What This Means: The market is showing classic early spring signals. Sales are up 2.1% and the average sold price jumped 6.7% to $656,772, largely driven by high-end detached activity.

Active listings climbed another 2.2% to 4,196, so inventory is still building heading into the busiest season of the year. The slight uptick in days on market and the dip in listings going under contract (-5.9%) tells us buyers are active but selective. They have more to choose from, and they know it. If you're selling, this is not the market to test the ceiling on price.

🏡 STORY OF THE WEEK

The Spring Market is Coming. Here's What's Actually Different This Year.

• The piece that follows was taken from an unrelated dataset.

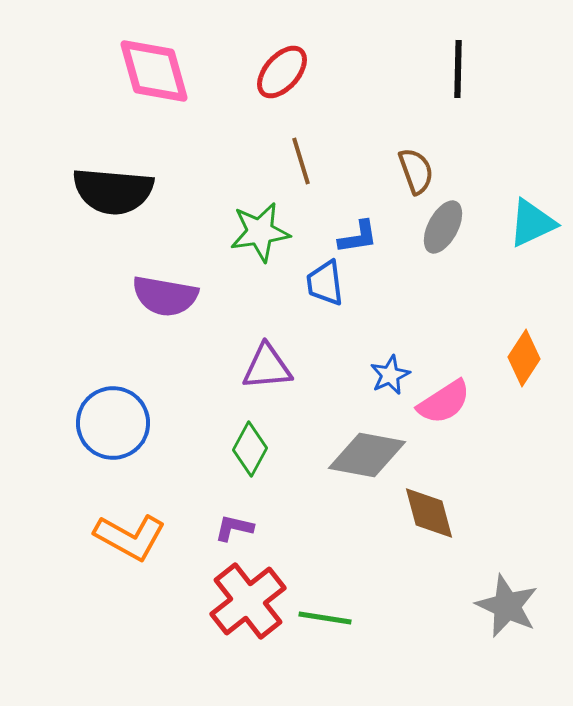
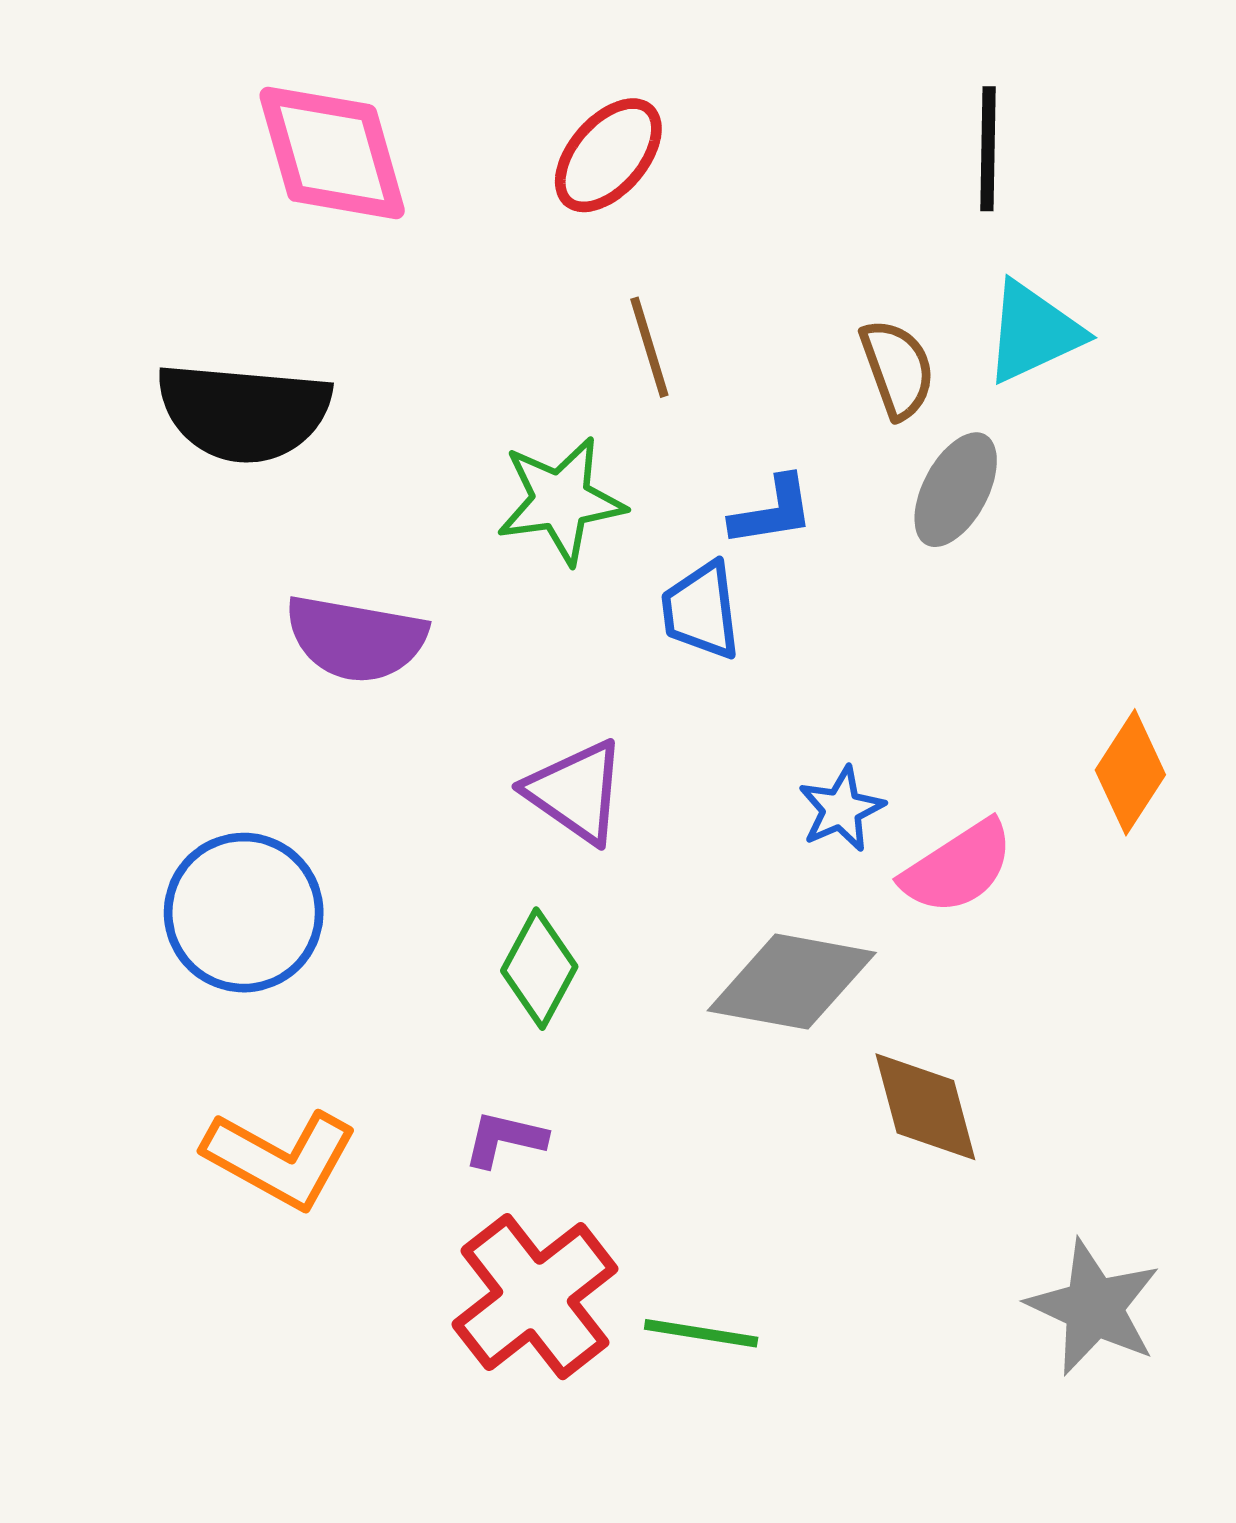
cyan triangle: (532, 223) -> (1033, 332), moved
purple triangle: (267, 367) -> (576, 792), turned 40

Calgary's spring real estate market is officially waking up, but this isn't the same market we've seen for the past three years. The frenzy is over. The landscape has changed. For the first time since 2020, we're entering the busiest season of the year with a significant amount of housing inventory, slowing population growth, and a clear divide between the detached and high-density markets. This is a tale of two cities, and the strategy you need to succeed, whether you're buying or selling, depends entirely on which market you're in.

As of late February, Calgary has nearly 4,200 active listings, the highest number for this time of year since 2020. This surge in supply is a direct result of a wave of new construction coming online, combined with a moderation in population growth, which is forecast to be 1.3% in 2026, a significant drop from the 3% pace seen in 2025. The result is a market that is more balanced, more rational, and more nuanced than the seller's market that has dominated the past few years.

A Tale of Two Markets: Detached vs. Condos

The most critical trend to understand this spring is the divergence between the detached and condo markets. The detached sector remains relatively competitive, with just under three months of supply. Well-priced detached homes are still moving quickly, and buyers in this segment need to be prepared to act decisively. However, the story is completely different in the high-density market.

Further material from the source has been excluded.